# discus



## Discus lover (Feb 22, 2006)

some of my discus


----------



## Guest (Feb 22, 2006)

nice discus! is the orange one a pigeon blood? cant really tell, but i love those.


----------



## Georgia Peach (Sep 23, 2005)

WOW!

I love discus and can only dream about owning them..


----------



## manda (Feb 9, 2006)

awesome!
how much did they cost you anyway? arent they pretty exspensive?

just wondering


----------



## Guest (Feb 23, 2006)

depends on what discus you get, but when i got mine they were $40 each and that was considered fairly reasonable.


----------



## fishfreaks (Jan 19, 2005)

They're beautiful, nice work!!!


----------



## AshleytheGreat (Jul 24, 2005)

OMG I LOVEEE THEM!! They are beautiful!! Especially the one in your avatar!


----------



## Dr. Tankenstein (Oct 30, 2005)

It's so nice to see that they're in a planted tank!

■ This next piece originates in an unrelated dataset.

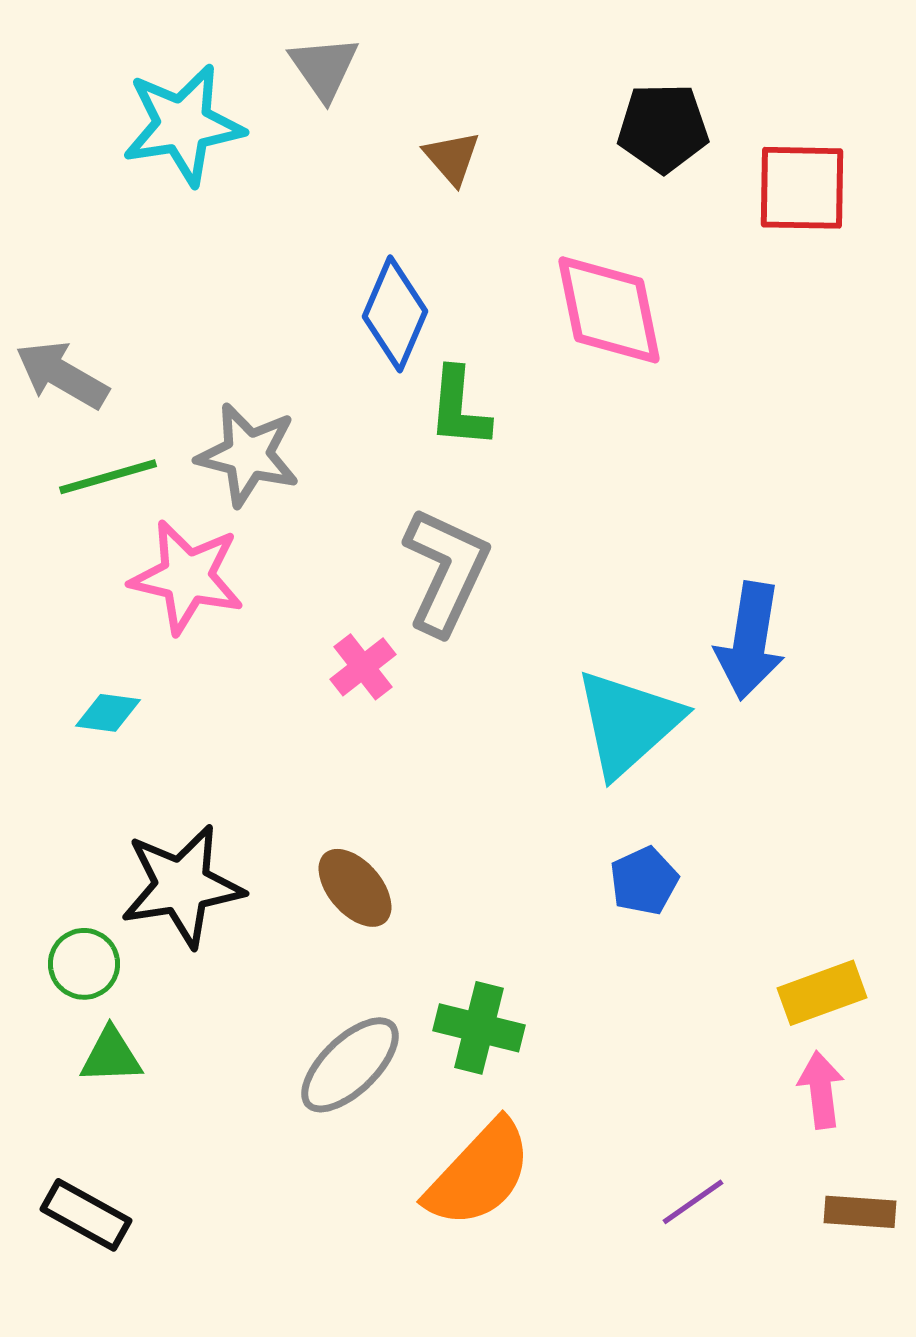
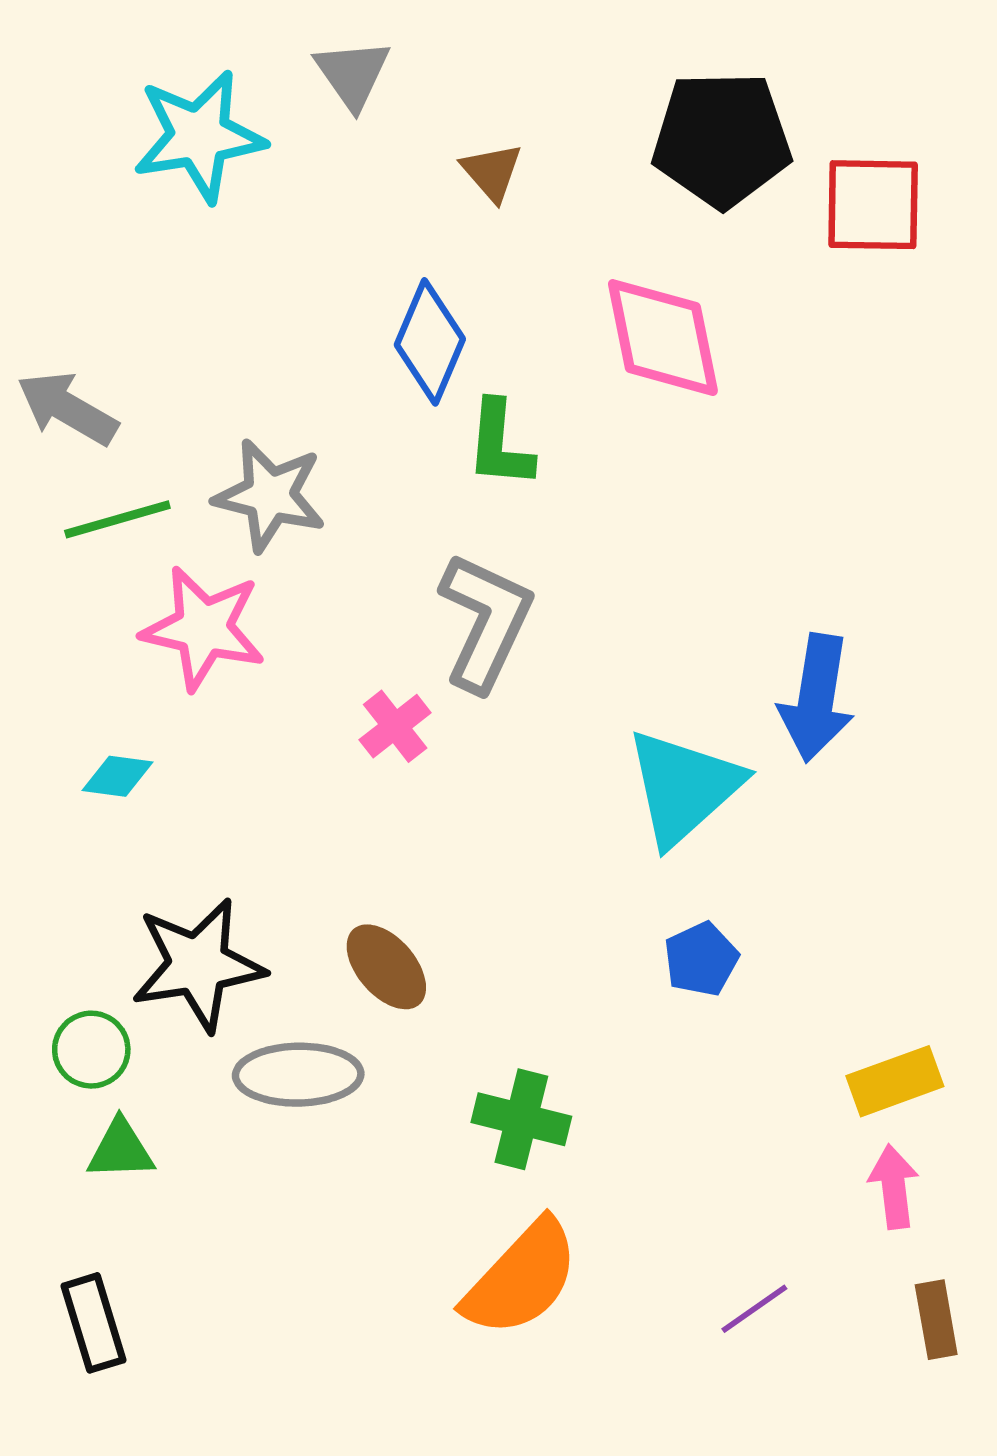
black pentagon: (663, 128) -> (722, 139), size x1.4
gray ellipse: (350, 1065) -> (298, 1075), moved, turned 43
brown rectangle: (860, 1212) -> (936, 1320), turned 76
black rectangle: (86, 1215) -> (93, 1323), turned 44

I know the "nay sayers" will tell you it's more work keeping it clean, blah, blah, blah. Hey, dogs need walked everyday. Keeping your tank clean, much easier. Keep up the good work.


----------



## leveldrummer (May 27, 2005)

what is the one in the top pic to the right? i love it


----------



## Discus lover (Feb 22, 2006)

thanks guys for all youre nice coments

the first pic both fish are red turks and a red marlboro 
ihe is a little orange as he is still a juvenile but will go red soon 
and the other wich is also in my avatar is a Red Dragon 

thanks


----------



## Discus lover (Feb 22, 2006)

Scuba Kid said:


> nice discus! is the orange one a pigeon blood? cant really tell, but i love those.



no its a Red Marlboro 

also one of my favorite ;-)


----------



## Osiris (Jan 18, 2005)

Dang i didnt know Discus colors could basically florse at you. Nice pics! Hmm so how many of these can i put into a 55g?


----------



## Discus lover (Feb 22, 2006)

*hi*

you could add arround 6 discus to youre tank


----------



## micstarz (Oct 22, 2005)

pure beauty, no less, much more.


----------



## leveldrummer (May 27, 2005)

MP dont try to mix them with your mbuna... haha jk


----------